Yates has lost friends to the pursuit of peaks, and more than 30 years on from a disastrous descent, feels any avoidance of death is a lucky escape.

The veteran British climber severed a rope supporting injured partner Joe Simpson during an infamous scaling of Peruvian mountain Siula Grande in 1985, plunging him into the abyss and beginning a survival epic.

Yates’s decision to cut the bond, which was “not a particularly emotional moment”, has been immortalised in a memoir by Simpson, a film, and a play now running in the West End.

Simpson crawled to life across a glacier, and his former climbing partner has called the close encounter with “the void” an uplifting tale.

Yates has known fellow mountaineers who have tragically been unable to cheat death in the same way.

“It is a feelgood story,” he told the PA news agency at the Duke of York’s Theatre in London, where a play based on the climb is running.

“It all works out in the end. I think we were very lucky. We got away with it. Some people don’t. That’s very sad when it happens.

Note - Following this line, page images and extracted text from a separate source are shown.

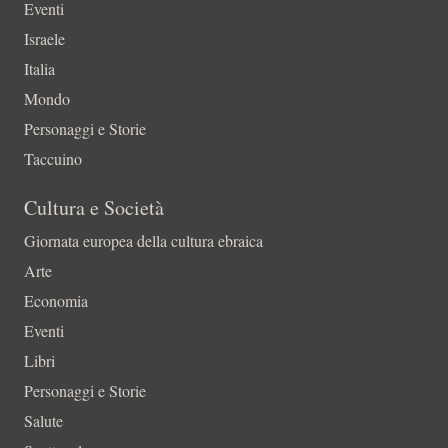
Eventi
Israele
Italia
Mondo
Personaggi e Storie
Taccuino
Cultura e Società
Giornata europea della cultura ebraica
Arte
Economia
Eventi
Libri
Personaggi e Storie
Salute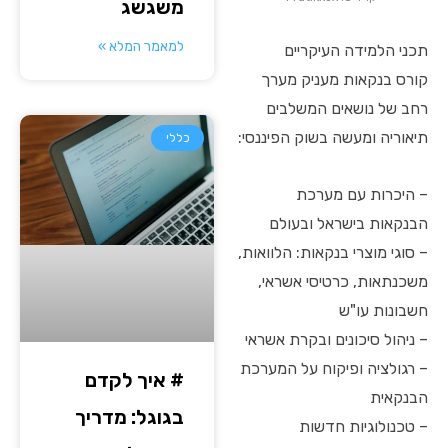
משגשג
למאמר המלא »
תכני הלמידה העיקריים
קורס בנקאות מעניק מערך
רחב של נושאים המשלבים
תיאוריה ומעשה בשוק הפיננסי:
כללי
– היכרות עם מערכת
הבנקאות בישראל ובעולם
– סוגי מוצרי בנקאות: הלוואות,
משכנתאות, כרטיסי אשראי,
חשבונות עו"ש
– ניהול סיכונים ובקרת אשראי
– רגולציה ופיקוח על המערכת
# איך לקדם
הבנקאית
בגוגל: מדריך
– טכנולוגיות חדשות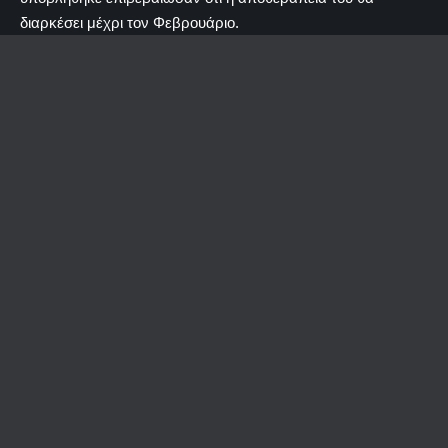
διαρκέσει μέχρι τον Φεβρουάριο.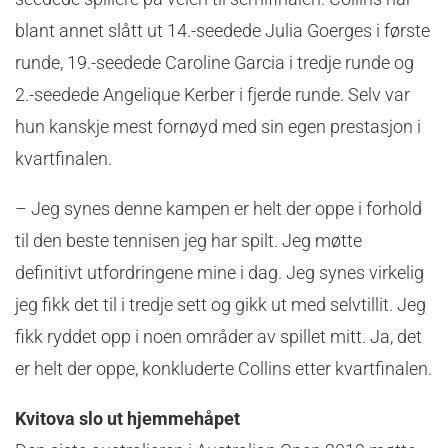
blant annet slått ut 14.-seedede Julia Goerges i første
runde, 19.-seedede Caroline Garcia i tredje runde og
2.-seedede Angelique Kerber i fjerde runde. Selv var
hun kanskje mest fornøyd med sin egen prestasjon i
kvartfinalen.
– Jeg synes denne kampen er helt der oppe i forhold
til den beste tennisen jeg har spilt. Jeg møtte
definitivt utfordringene mine i dag. Jeg synes virkelig
jeg fikk det til i tredje sett og gikk ut med selvtillit. Jeg
fikk ryddet opp i noen områder av spillet mitt. Ja, det
er helt der oppe, konkluderte Collins etter kvartfinalen.
Kvitova slo ut hjemmehåpet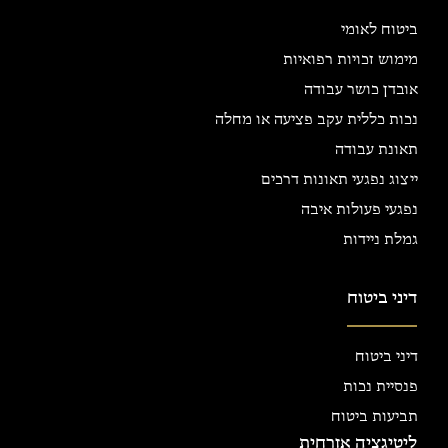
ביטוח לאומי
מימוש זכויות רפואיות
אובדן כושר עבודה
נכות כללית עקב פציעה או מחלה
תאונת עבודה
ייצוג נפגעי תאונות דרכים
נפגעי פעולות איבה
גמלת ניידות
דיני ביטוח
דיני ביטוח
פנסיית נכות
תביעות ביטוח
ליטיגציה אזרחית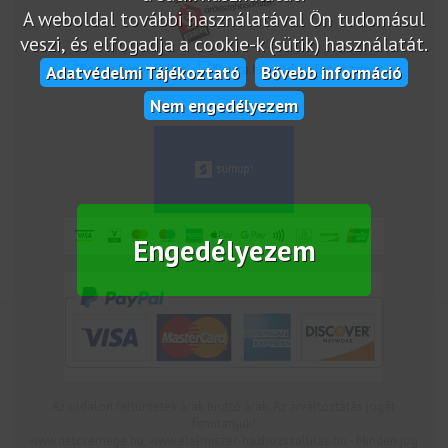
A weboldal további használatával Ön tudomásul
veszi, és elfogadja a cookie-k (sütik) használatát.
Adatvédelmi Tájékoztató
Bővebb információ
marketplace partner
Nem engedélyezem
Engedélyezem
Az oldalon feltüntetek árak bruttó árak. Az árváltoztatás jogát
fenntartjuk!
www.netcsemege.hu, www.elelmiszer-hazhozszallitas.hu - Minden jog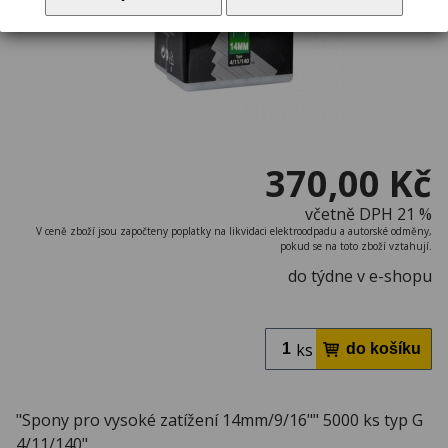
370,00 Kč
včetně DPH 21 %
V ceně zboží jsou započteny poplatky na likvidaci elektroodpadu a autorské odměny,
pokud se na toto zboží vztahují.
do týdne v e-shopu
ks
"Spony pro vysoké zatížení 14mm/9/16"" 5000 ks typ G
4/11/140"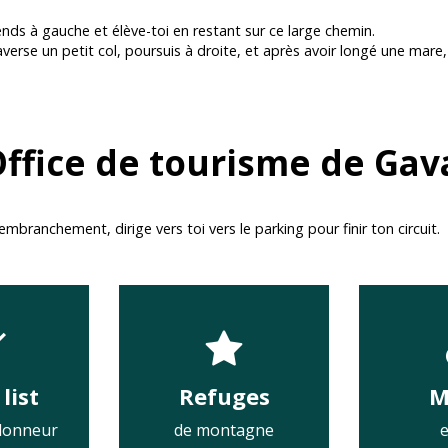
nds à gauche et élève-toi en restant sur ce large chemin.
averse un petit col, poursuis à droite, et après avoir longé une mar
ffice de tourisme de Gav
’embranchement, dirige vers toi vers le parking pour finir ton circuit.
list
Refuges
M
donneur
de montagne
e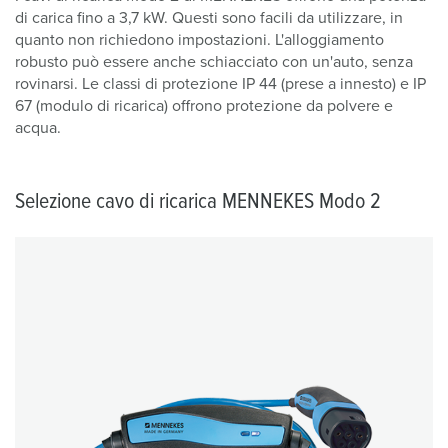
di carica fino a 3,7 kW. Questi sono facili da utilizzare, in
quanto non richiedono impostazioni. L'alloggiamento
robusto può essere anche schiacciato con un'auto, senza
rovinarsi. Le classi di protezione IP 44 (prese a innesto) e IP
67 (modulo di ricarica) offrono protezione da polvere e
acqua.
Selezione cavo di ricarica MENNEKES Modo 2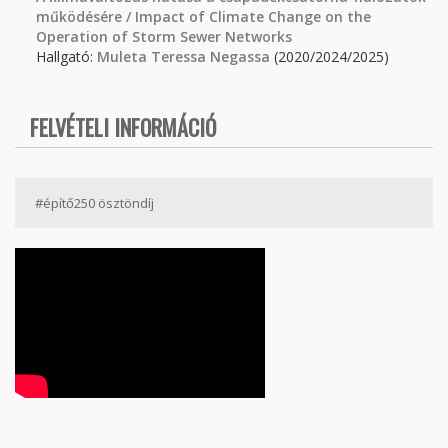
működésére / Impact of Climate Change on the
Operation of Storm Sewer Networks
Hallgató:
Muleta Teressa Negassa
(2020/2024/2025)
FELVÉTELI INFORMÁCIÓ
#építő250 ösztöndíj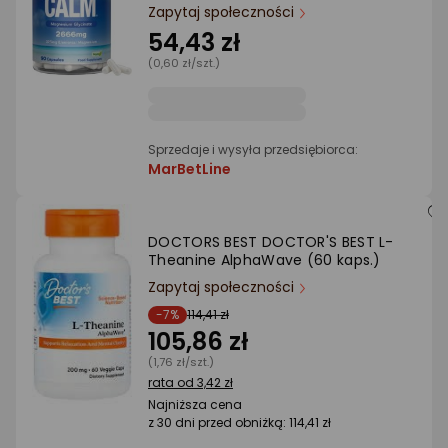
Ocena: od najlepszej
Zapytaj społeczności
54,43 zł
(0,60 zł/szt.)
Po ilości komentarzy
Sprzedaje i wysyła przedsiębiorca:
MarBetLine
DOCTORS BEST DOCTOR'S BEST L-
Theanine AlphaWave (60 kaps.)
Zapytaj społeczności
-7%
114,41 zł
105,86 zł
(1,76 zł/szt.)
rata od 3,42 zł
Najniższa cena
z 30 dni przed obniżką: 114,41 zł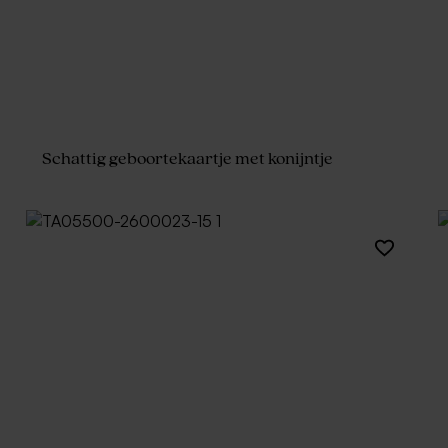
Schattig geboortekaartje met konijntje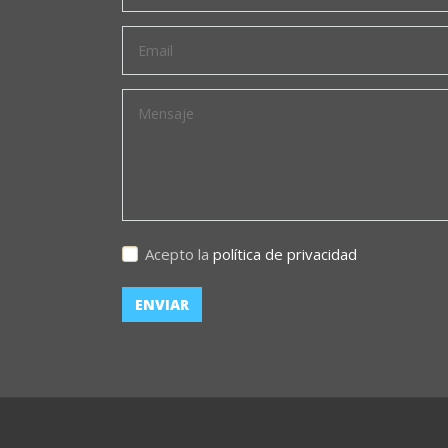
Acepto la
política de privacidad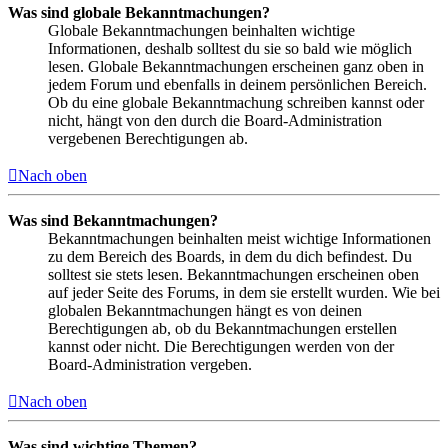
Was sind globale Bekanntmachungen?
Globale Bekanntmachungen beinhalten wichtige
Informationen, deshalb solltest du sie so bald wie möglich
lesen. Globale Bekanntmachungen erscheinen ganz oben in
jedem Forum und ebenfalls in deinem persönlichen Bereich.
Ob du eine globale Bekanntmachung schreiben kannst oder
nicht, hängt von den durch die Board-Administration
vergebenen Berechtigungen ab.
Nach oben
Was sind Bekanntmachungen?
Bekanntmachungen beinhalten meist wichtige Informationen
zu dem Bereich des Boards, in dem du dich befindest. Du
solltest sie stets lesen. Bekanntmachungen erscheinen oben
auf jeder Seite des Forums, in dem sie erstellt wurden. Wie bei
globalen Bekanntmachungen hängt es von deinen
Berechtigungen ab, ob du Bekanntmachungen erstellen
kannst oder nicht. Die Berechtigungen werden von der
Board-Administration vergeben.
Nach oben
Was sind wichtige Themen?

“Sadly I’ve had a number of friends who’ve died over the years, and even just this last year a number of people I’ve known. There seems to have been a bit of a rash of deaths again.

“If you do have an accident and get away with it, you have ultimately been very lucky.”

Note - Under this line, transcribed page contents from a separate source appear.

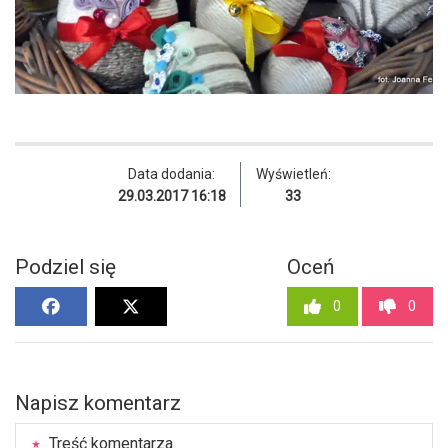
Data dodania:
Wyświetleń:
29.03.2017 16:18
33
Podziel się
Oceń
0
0
Napisz komentarz
Treść komentarza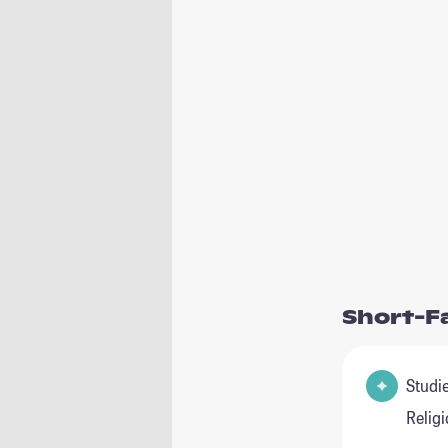
Short-F
Studienfel
Relig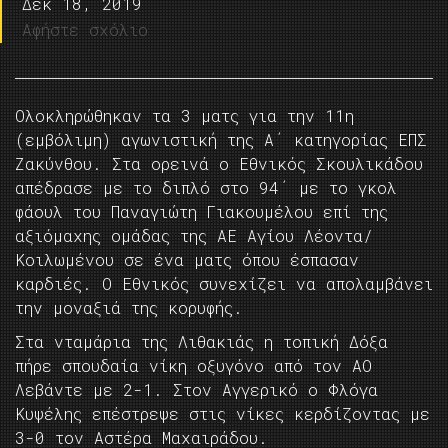
Δεκ 18, 2019
Αφήστε σχόλιο
Ολοκληρώθηκαν τα 3 ματς για την 11η
(εμβόλιμη) αγωνιστική της Α΄ κατηγορίας ΕΠΣ
Ζακύνθου. Στα ορεινά ο Εθνικός Σκουλικάδου
απέδρασε με το διπλό στο 94΄ με το γκολ
φάουλ του Παναγιώτη Γιακουμέλου επί της
αξιόμαχης ομάδας της ΑΕ Αγίου Λέοντα/
Κοιλωμένου σε ένα ματς όπου έσπασαν
καρδιές. Ο Εθνικός συνεχίζει να απολαμβάνει
την μοναξιά της κορυφής.
Στα νταμάρια της Λιθακιάς η τοπική Δόξα
πήρε σπουδαία νίκη οξυγόνο από τον ΑΟ
Λεβάντε με 2-1. Στον Αγγερικό ο Φλόγα
Κυψέλης επέστρεψε στις νίκες κερδίζοντας με
3-0 τον Αστέρα Μαχαιράδου.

Yates, who was 21 at the time of the incident, said he received no censure from the climbing community for his decision to sever the rope, after bravely supporting the weight of his climbing partner, whose leg had been broken in a fall.

He was “bemused” by the reaction of the public to his decision, saying that the symbolism attached to the severed rope and the fall are not as emotive in climbing circles, governed by their own ethics and pragmatism.

Yates said: “People see the rope as some sort of metaphor, a bond, the friendship thing, ‘You can’t possibly cut this bond’.

“In many ways, in terms of mountaineering, it’s by no means unique. There are a lot of mountaineering epics that the public never hear about.

“We don’t actually have a code as such, but we do have a sort of unwritten series of ethics. They’re kind of fluid. People are always discussing these things.

“I’ve never actually had any problems from other mountaineers.”

Yates has been involved in 75 expeditions since the 1985 incident, and does not remember vividly the crucial moments of his worst climb.

But he recalls that fear struck him when Simpson broke his leg on their descent, though after supporting his suspended body over the precipice for an hour, he said cutting the rope on what he believed was his dead partner was not very emotional.

“It’s hard to put it in words,” he said of finally being reunited with the friend he thought was dead.

“There were so many emotions running simultaneously, it was emotional overload really.

“You’ve got joy, incredible joy and happiness, then there’s this sadness because of the condition that Joe’s in, maybe a little bit of guilt in there.”

The emotions are brought to life on stage at the Duke of York’s Theatre, where Warhorse director Tom Morris oversees a retelling of the survival tale.

It is based on the best-selling memoir by Simpson released in 1988.